Cuba Formation (Clarke, 1902)

Lithology.  Similar to the thick sandstone packet of the Machias Formation, the observed Cuba Formation occurs as three lensing fine-grained sandstone packets typically separated by interbedded gray shales and thin sandstones.  The sandstones of Cuba Formation were dominated by HCS and SCS, and have a lesser occurrence of TCS and tabular cross-bedding.  Small amplitude and wavelength symmetrical and interference ripples were commonly observed on the inner surface of large troughs and swales, implying complex, combined-flow during time of deposition.  Coquinites were observed commonly as thin lenses, internal to the sandstone packets or as a basal coquinite at base of each thick sandstone bed.  Fossils were typically brachiopods and ossicles of crinoids either collected into the coquinite lenses or sporadically occurring throughout the sandstone bed.  Lensing and eroding of individual beds is common and lateral variability of a single bed can range from a few centimeters to 1.5 meters over a 5 m distance.  The lithology of the two interbedded sections separating the three sandstone packets is quite similar; the thin sandstones contain HCS and 3-dimenisional ripples (linguoids), and will lens in thickness over short lateral distances with pinch-outs common.  The thinner sandstones can be fossiliferous and resemble standard tempestite models.

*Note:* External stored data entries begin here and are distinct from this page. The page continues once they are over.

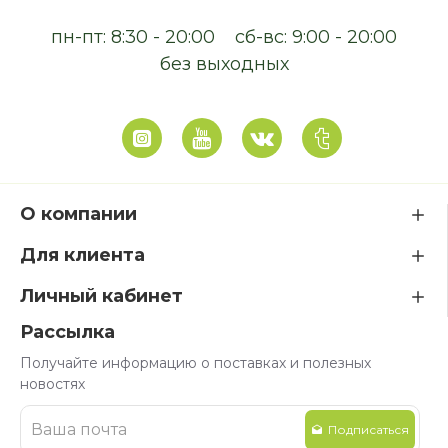
пн-пт: 8:30 - 20:00
сб-вс: 9:00 - 20:00
без выходных
О компании
Для клиента
Личный кабинет
Рассылка
Получайте информацию о поставках и полезных
новостях
Подписаться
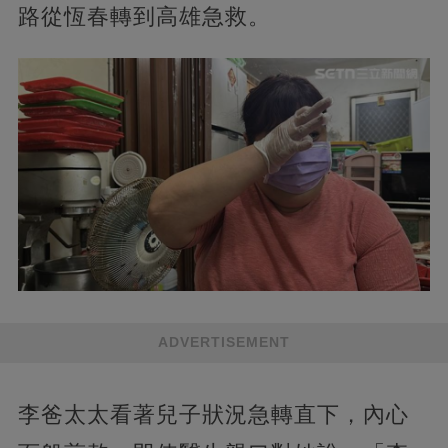
路從恆春轉到高雄急救。
ADVERTISEMENT
李爸太太看著兒子狀況急轉直下，內心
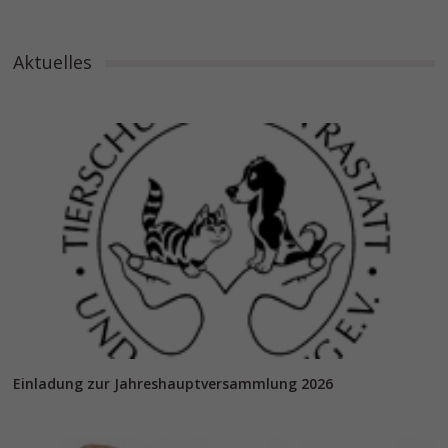
Aktuelles
Einladung zur Jahreshauptversammlung 2026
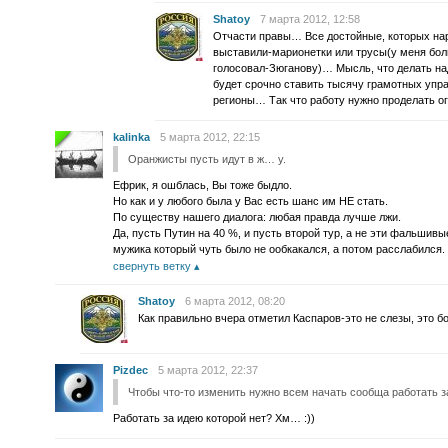
Shatoy
7 марта 2012, 12:58
Отчасти правы… Все достойные, которых нар
выставили-марионетки или трусы(у меня боль
голосовал-Зюганову)… Мысль, что делать на
будет срочно ставить тысячу грамотных упра
регионы… Так что работу нужно проделать 
kalinka
5 марта 2012, 22:15
Оранжисты пусть идут в ж… у.
Ефрик, я ошблась, Вы тоже быдло.
Но как и у любого была у Вас есть шанс им НЕ стать.
По существу нашего диалога: любая правда лучше лжи.
Да, пусть Путин на 40 %, и пусть второй тур, а не эти фальшивы
мужика который чуть было не ообкакался, а потом расслабился.
свернуть ветку
Shatoy
6 марта 2012, 08:20
Как правильно вчера отметил Каспаров-это не слезы, это бот
Pizdec
5 марта 2012, 22:37
Чтобы что-то изменить нужно всем начать сообща работать за
Работать за идею которой нет? Хм… :))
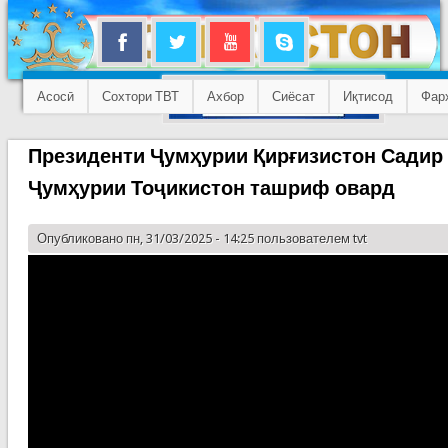
Асосӣ
Сохтори ТВТ
Ахбор
Сиёсат
Иқтисод
Фар
Президенти Ҷумҳурии Қирғизистон Садир
Ҷумҳурии Тоҷикистон ташриф овард
Опубликовано пн, 31/03/2025 - 14:25 пользователем
tvt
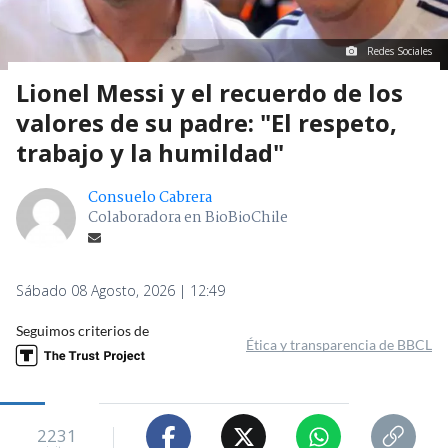
Redes Sociales
Lionel Messi y el recuerdo de los
valores de su padre: "El respeto,
trabajo y la humildad"
Consuelo Cabrera
Colaboradora en BioBioChile
Sábado 08 Agosto, 2026 | 12:49
Seguimos criterios de
Ética y transparencia de BBCL
2231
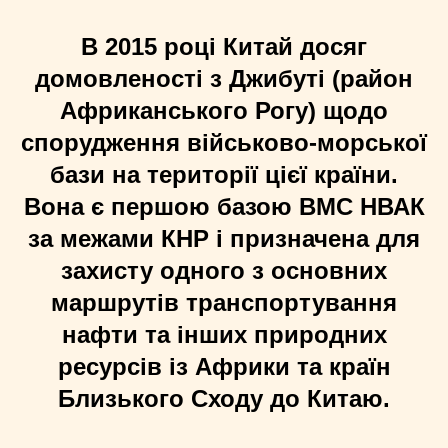
В 2015 році Китай досяг
домовленості з Джибуті (район
Африканського Рогу) щодо
спорудження військово-морської
бази на території цієї країни.
Вона є першою базою ВМС НВАК
за межами КНР і призначена для
захисту одного з основних
маршрутів транспортування
нафти та інших природних
ресурсів із Африки та країн
Близького Сходу до Китаю.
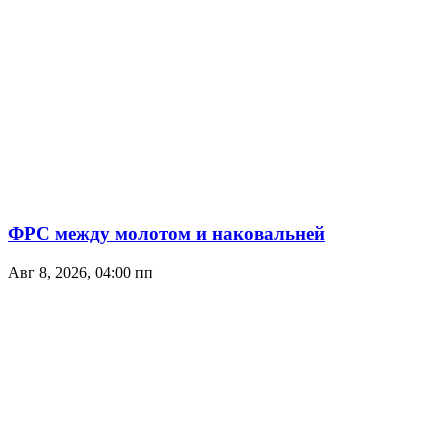
ФРС между молотом и наковальней
Авг 8, 2026, 04:00 пп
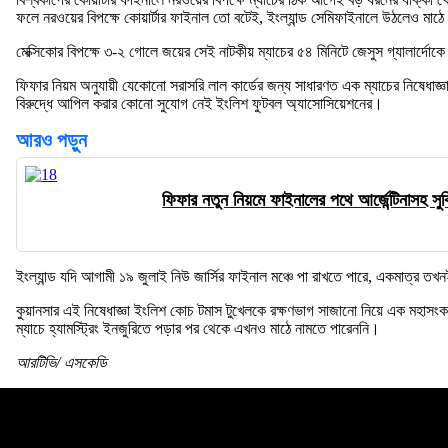
ফলে নরওয়ের বিপক্ষে কোয়ার্টার ফাইনাল তো বটেই, ইংল্যান্ড সেমিফাইনালে উঠলেও মাঠে
মেক্সিকোর বিপক্ষে ৩-২ গোলে জয়ের সেই নাটকীয় ম্যাচের ৫৪ মিনিটে জেসুস গ্যালার্দো
ফিফার নিয়ম অনুযায়ী যেকোনো সরাসরি লাল কার্ডের জন্য সাধারণত এক ম্যাচের নিষেধাজ্ঞ
বিরুদ্ধে আপিল করার কোনো সুযোগ নেই ইংলিশ ফুটবল অ্যাসোসিয়েশনের।
আরও পড়ুন
ফিফার নতুন নিয়মে ফাইনালের পথে আর্জেন্টিনাসহ সুবি
ইংল্যান্ড যদি আগামী ১৯ জুলাই নিউ জার্সির ফাইনাল মঞ্চে পা রাখতে পারে, একমাত্র
কুয়ানসার এই নিষেধাজ্ঞা ইংলিশ কোচ টমাস টুখেলকে রক্ষণভাগ সাজানো নিয়ে এক মহাসংকটের ম
ম্যাচে হ্যামস্ট্রিং ইনজুরিতে পড়ার পর থেকে এখনও মাঠে নামতে পারেননি।
আরটিভি/ এসকেডি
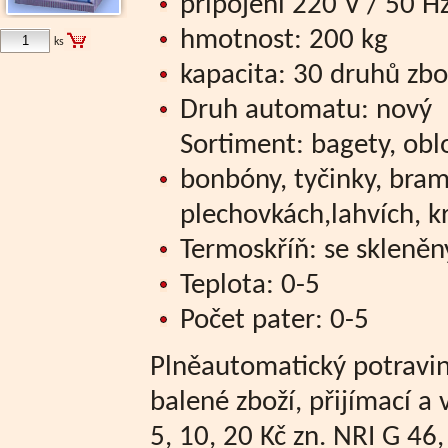
připojení 220 V / 50 H
hmotnost: 200 kg
ks
kapacita: 30 druhů zbo
Druh automatu: nový
Sortiment: bagety, obl
bonbóny, tyčinky, bram
plechovkách,lahvích, k
Termoskříň: se skleně
Teplota: 0-5
Počet pater: 0-5
Plněautomatický potravin
balené zboží, přijímací a 
5, 10, 20 Kč zn. NRI G 46,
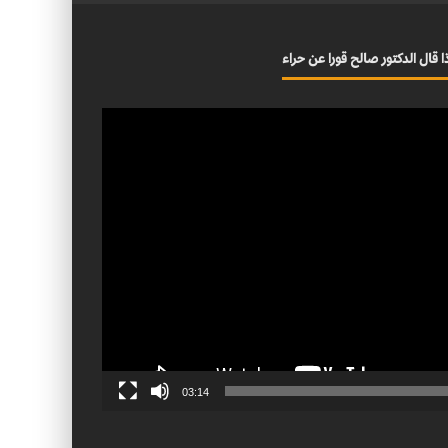
ا قال الدكتور صالح قورا عن حراء
03:14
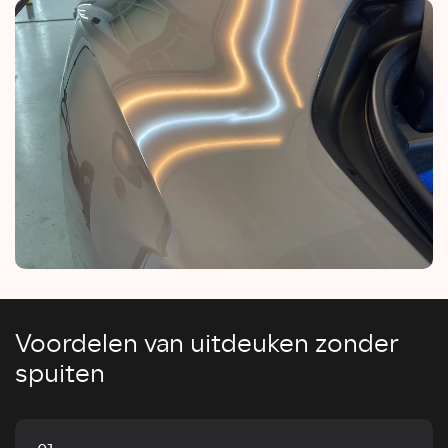
Voordelen van uitdeuken zonder
spuiten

Ichnology.  The thick sandstones of the Cuba Formation contain a low-diversity Skolithos ichnofacies consisting primarily of Arenicolites and Skolithos, with less abundant examples of Thalassinoides.  The interbedded section contains a mixed Skolithos-Cruziana ichnofacies consisting of Planolites and Palaeophycus in the shales and at the sandstone shale contacts and Arenicolites and Skolithos in the thin sandstones.  The interpretation for the Cuba Formation ichnofacies is that the interbedded sections represent lower energy conditions that were disrupted by short periods of high-energy, probably storms.  The thicker sandstones represent deposition during high-energy periods, with the lower-energy periods removed by erosion. 

Interpreted Depositional Environment.  The Cuba Formation is interpreted to be deposited above storm wave base, probably upper offshore.  The numerous tempestites and combined-flow sedimentary structures in the thin sandstones reflect episodic storm activity.  The thicker sandstones were interpreted to be deposited mostly by larger, hurricane-size storms.  The large-scale lensing nature of the thicker sandstone packets is interpreted as being deposited in storm-generated shelf sand-ridges.


Cuba Formation


Cuba Formation along Rt. 86 in the Cuba 7.5 topographic quadrangle, T. Peters for scale.


Outcrop of the Cuba Fm., in the West Almond quadrangle displaying trough cross-sets and swaly cross-sets.


Roadcut along Wagner Hill Rd. in the Cuba quadrangle exposing an outcrop of the Cuba Fm.